Problem to solve: In the records below, find every line that contains "este" and list it.

Record extracts:
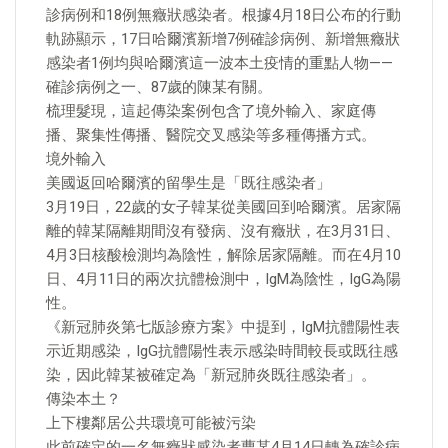
診病例和18例無癥狀感染者。根據4月18日公布的行動
軌跡顯示，17日哈爾濱新增7例確診病例、新增無癥狀
感染者1例均與哈爾濱這一波本土疫情的重點人物——
確診病例之一、87歲的陳某有關。
梳理髮現，這起傳染案例包含了境外輸入、家庭傳
播、聚集性傳播、醫院交叉感染等多種傳播方式。
境外輸入
美國返回哈爾濱的留學生是「既往感染者」
3月19日，22歲的女子韓某從美國回到哈爾濱。居家隔
離的韓某隔離期間沒有發病、沒有癥狀，在3月31日、
4月3日核酸檢測均為陰性，解除居家隔離。而在4月10
日、4月11日的兩次抗體檢測中，IgM為陰性，IgG為陽
性。
《新冠肺炎第七版診療方案》中提到，IgM抗體陽性表
示近期感染，IgG抗體陽性表示感染時間較長或既往感
染，因此韓某被確定為「新冠肺炎既往感染者」。
傳染本土？
上下樓鄰居公共環境可能被污染
此前確定的一名無癥狀感染者曹某4月14日轉為確診病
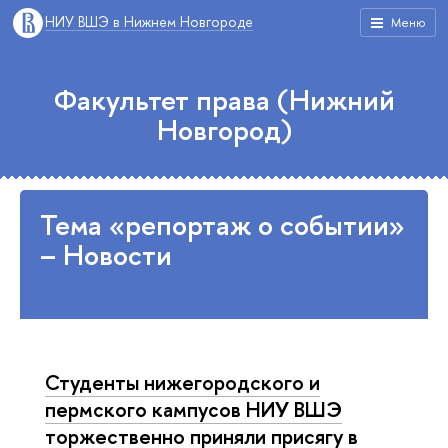
НИУ ВШЭ в Нижнем Новгороде
Меню
Факультет права (Нижний
Новгород)
Тема «репортаж о событии»
– Новости
Студенты нижегородского и
пермского кампусов НИУ ВШЭ
торжественно приняли присягу в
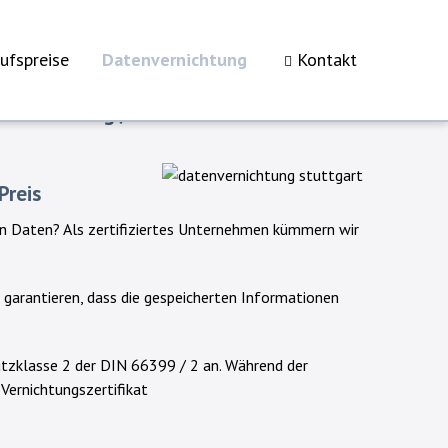
ufspreise
Datenvernichtung
Kontakt
rtifizierung / Ablauf der
Preis
len Daten? Als zertifiziertes Unternehmen kümmern wir
 garantieren, dass die gespeicherten Informationen
tzklasse 2 der DIN 66399 / 2 an. Während der
Vernichtungszertifikat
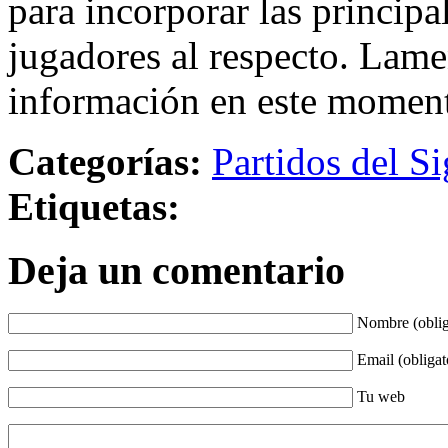
para incorporar las principa
jugadores al respecto. Lame
información en este momen
Categorías:
Partidos del Si
Etiquetas:
Deja un comentario
Nombre (oblig
Email (obligat
Tu web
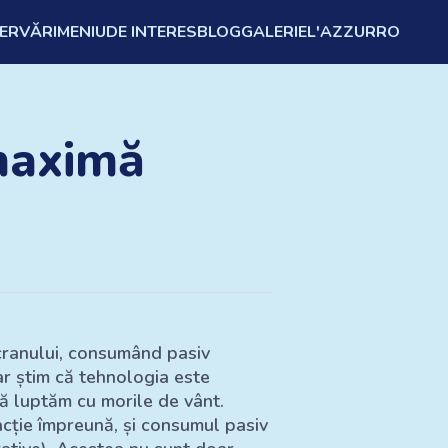
ZERVĂRI
MENIU
DE INTERES
BLOG
GALERIE
L'AZZURRO
 maximă
ecranului, consumând pasiv
ar știm că tehnologia este
să luptăm cu morile de vânt.
acție împreună, și consumul pasiv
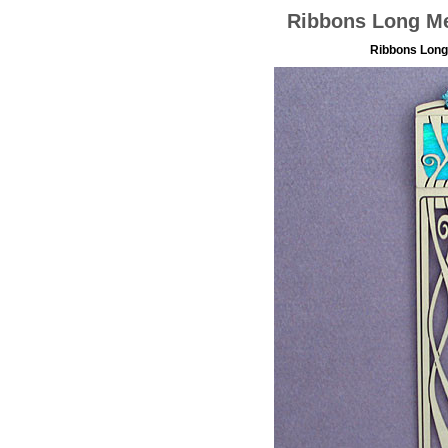
Ribbons Long Me
Ribbons Long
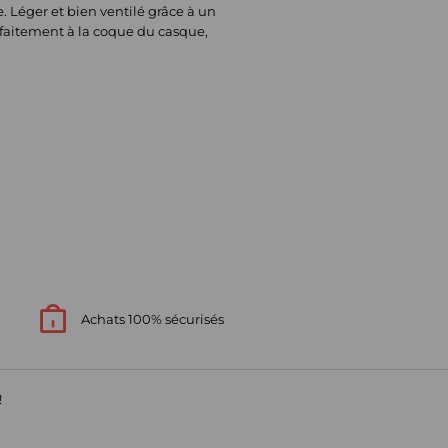
e. Léger et bien ventilé grâce à un
parfaitement à la coque du casque,
Achats 100% sécurisés
!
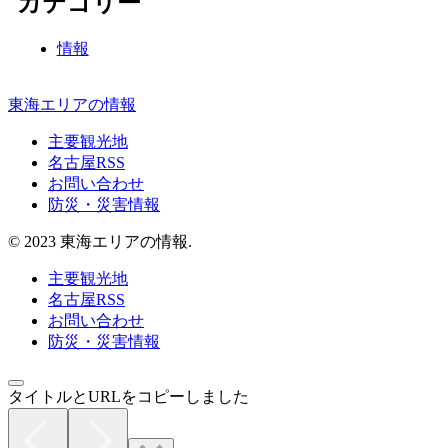
カテゴリー
情報
東海エリアの情報
主要観光地
名古屋RSS
お問い合わせ
防災・災害情報
© 2023 東海エリアの情報.
主要観光地
名古屋RSS
お問い合わせ
防災・災害情報
タイトルとURLをコピーしました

Exercise output:
información en este momen
ar știm că tehnologia este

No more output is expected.